Doing Business Abroad
Welcome to the New Year! I’m happy that we have so many people availing themselves of these complimentary articles. If there’s a topic you would like to read about, send me an e-mail at the address listed elsewhere on this site.
I’ve recently returned from a trip to Australia, Thailand, Hong Kong, and Japan. Earlier in 1997 I was in Spain, and the year before in Italy. In February, I’m due to be in England, France, Luxembourg, and Germany. There is a great deal of business around the world for US-based consultants, whether through domestic, global companies or organizations based overseas.
The keys to doing business abroad, in my view, include:
- Arrange for payment in US dollars drawn on US banks, preferably payable in advance. While I was in Thailand, for example, the currency (baht) plunged to an historic low against the dollar.
- Provide for materials to be duplicated locally. It’s often tough to get things through customs, and local paper size, electricity, and formats are often different from what you’re accustomed to. Let your local contacts take care of the logistics.

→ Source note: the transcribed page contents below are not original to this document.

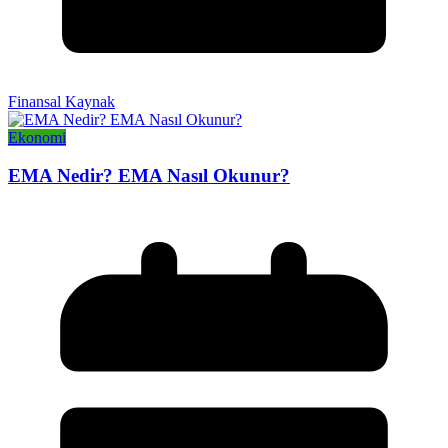
Finansal Kaynak
Ekonomi
EMA Nedir? EMA Nasıl Okunur?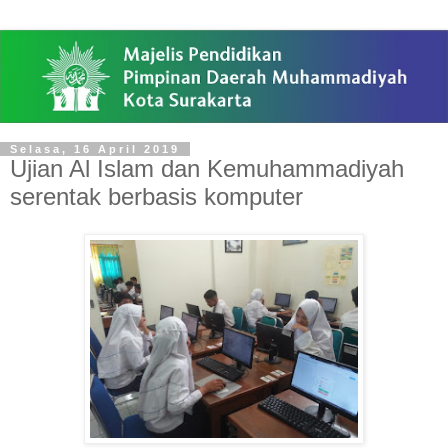
Selasa, 16 April 2019
Ujian Al Islam dan Kemuhammadiyah
serentak berbasis komputer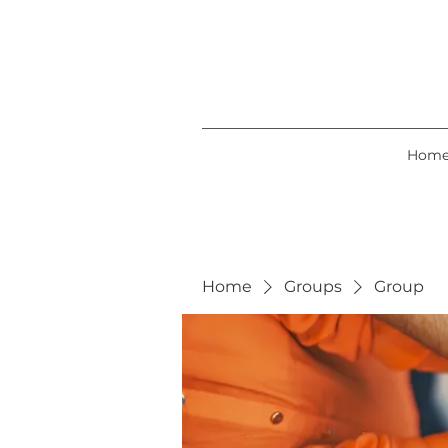
Hom
Home
Groups
Group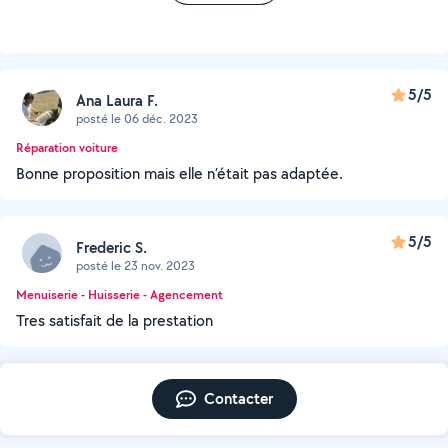
5/5
Ana Laura F.
posté le 06 déc. 2023
Réparation voiture
Bonne proposition mais elle n’était pas adaptée.
5/5
Frederic S.
posté le 23 nov. 2023
Menuiserie - Huisserie - Agencement
Tres satisfait de la prestation
Contacter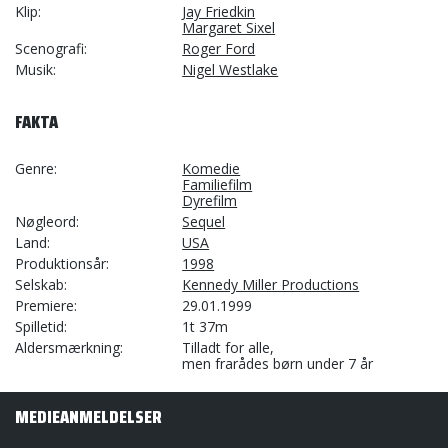
Klip
Jay Friedkin
Margaret Sixel
Scenografi
Roger Ford
Musik
Nigel Westlake
FAKTA
Genre
Komedie
Familiefilm
Dyrefilm
Nøgleord
Sequel
Land
USA
Produktionsår
1998
Selskab
Kennedy Miller Productions
Premiere
29.01.1999
Spilletid
1t 37m
Aldersmærkning
Tilladt for alle,
men frarådes børn under 7 år
MEDIEANMELDELSER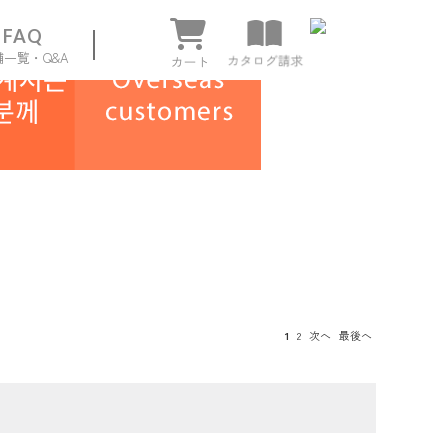
FAQ
舗一覧・Q&A
ページ
1
2
次へ
最後へ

- Use limos and personal drivers. Traffic is often dreadful, you can’t expect taxi drivers to speak fluent English, sometimes security is a concern (even in places such as Mexico City and Rio), and you need to minimize your stress levels while doing business. Rates for private cares are usually very reasonable, and your client will often provide them if asked.
- Do not rely on audio/visual support. Not only does availability vary, but the quality isn’t always what you’d expect. Conference rooms are not always similar to US norms. Plan to do without them as a contingency, if you must.
- Virtually all executives and even most managers speak passable English. If you speak slowly, there’s no problem. Learn enough of the local language to introduce yourself, find the rest rooms, order a meal or drink, and make your hosts comfortable.
- In many places, people like to contemplate information before rendering an opinion. This is not a language or comprehension problem, although some short-sighted Americans think it is. Don’t expect or demand immediate response to material provided, unless you’ve arranged for prior dissemination.
- It’s often impolite to provide any feedback that may be construed as critical of superiors. Don’t make people uncomfortable by asking for it. Keep discourse positive.
- You’ll often be told “yes” out of courtesy, even though that’s not what’s really meant. Don’t accept it as a commitment beyond the immediate intent. (The Japanese word “hai” which is used repeatedly, actually means “I’ve heard you,” and not “yes.”)
- Suggest to your US clients/contacts that you’re sensitive to overseas requirements and would be prepared to extend your projects to remote sites.
- When abroad, make contact with local management associations (e.g., the Singapore Institute of Management) which would welcome a guest speaker from the US on someone else’s dollar, and which will provide you with an audience of potential buyers.
- Finally, have fun. Travel is one of the primary benefits of this profession, and the intellectual breadth derived from travel is to be relished.